Problem description:
Repeat every entry word for word. Images do not belong in the copy.
+++ Data shown +++
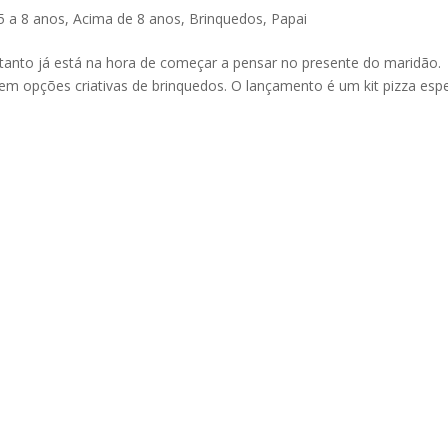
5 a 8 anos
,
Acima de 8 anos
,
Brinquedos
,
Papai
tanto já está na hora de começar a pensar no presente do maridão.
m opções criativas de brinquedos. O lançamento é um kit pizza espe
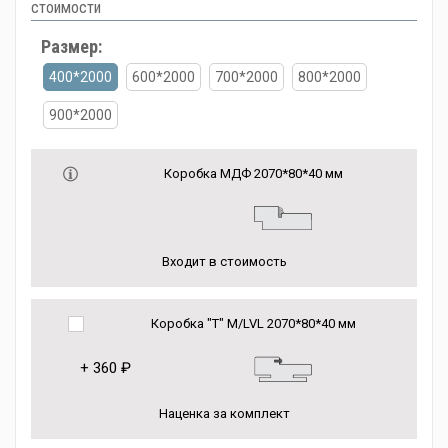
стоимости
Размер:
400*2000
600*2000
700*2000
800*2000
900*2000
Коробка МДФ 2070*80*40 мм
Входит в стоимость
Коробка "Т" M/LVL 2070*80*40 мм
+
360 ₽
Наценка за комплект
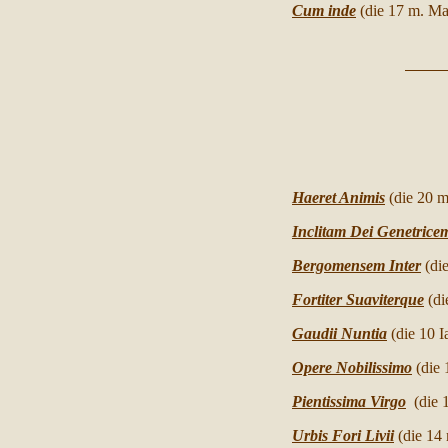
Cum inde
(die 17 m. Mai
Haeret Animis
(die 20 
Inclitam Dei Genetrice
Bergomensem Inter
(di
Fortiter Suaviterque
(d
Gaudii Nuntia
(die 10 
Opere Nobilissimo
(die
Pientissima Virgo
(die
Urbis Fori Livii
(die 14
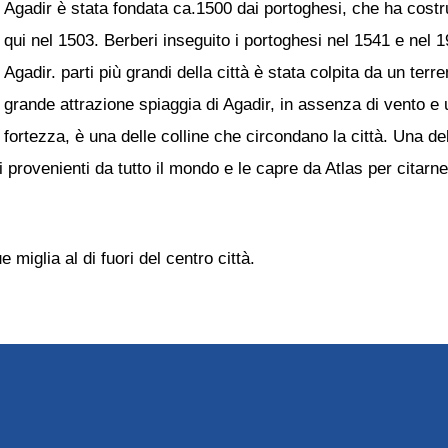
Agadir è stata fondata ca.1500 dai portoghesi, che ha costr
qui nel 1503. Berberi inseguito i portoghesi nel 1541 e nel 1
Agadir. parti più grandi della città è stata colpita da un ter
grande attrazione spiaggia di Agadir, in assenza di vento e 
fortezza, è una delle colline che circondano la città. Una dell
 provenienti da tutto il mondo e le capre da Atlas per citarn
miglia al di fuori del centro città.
+++
Result of the task:
5 a 8 anos
,
Acima de 8 anos
,
Brinquedos
,
Papai
tanto já está na hora de começar a pensar no presente do maridão.
m opções criativas de brinquedos. O lançamento é um kit pizza espe
стоимости
Размер:
400*2000
600*2000
700*2000
800*2000
900*2000
Коробка МДФ 2070*80*40 мм
Входит в стоимость
Коробка "Т" M/LVL 2070*80*40 мм
+
360 ₽
Наценка за комплект
Cum inde
(die 17 m. Mai
Haeret Animis
(die 20 
Inclitam Dei Genetrice
Bergomensem Inter
(di
Fortiter Suaviterque
(d
Gaudii Nuntia
(die 10 
Opere Nobilissimo
(die
Pientissima Virgo
(die
Urbis Fori Livii
(die 14
Agadir è stata fondata ca.1500 dai portoghesi, che ha costr
qui nel 1503. Berberi inseguito i portoghesi nel 1541 e nel 1
Agadir. parti più grandi della città è stata colpita da un ter
grande attrazione spiaggia di Agadir, in assenza di vento e 
fortezza, è una delle colline che circondano la città. Una dell
 provenienti da tutto il mondo e le capre da Atlas per citarn
miglia al di fuori del centro città.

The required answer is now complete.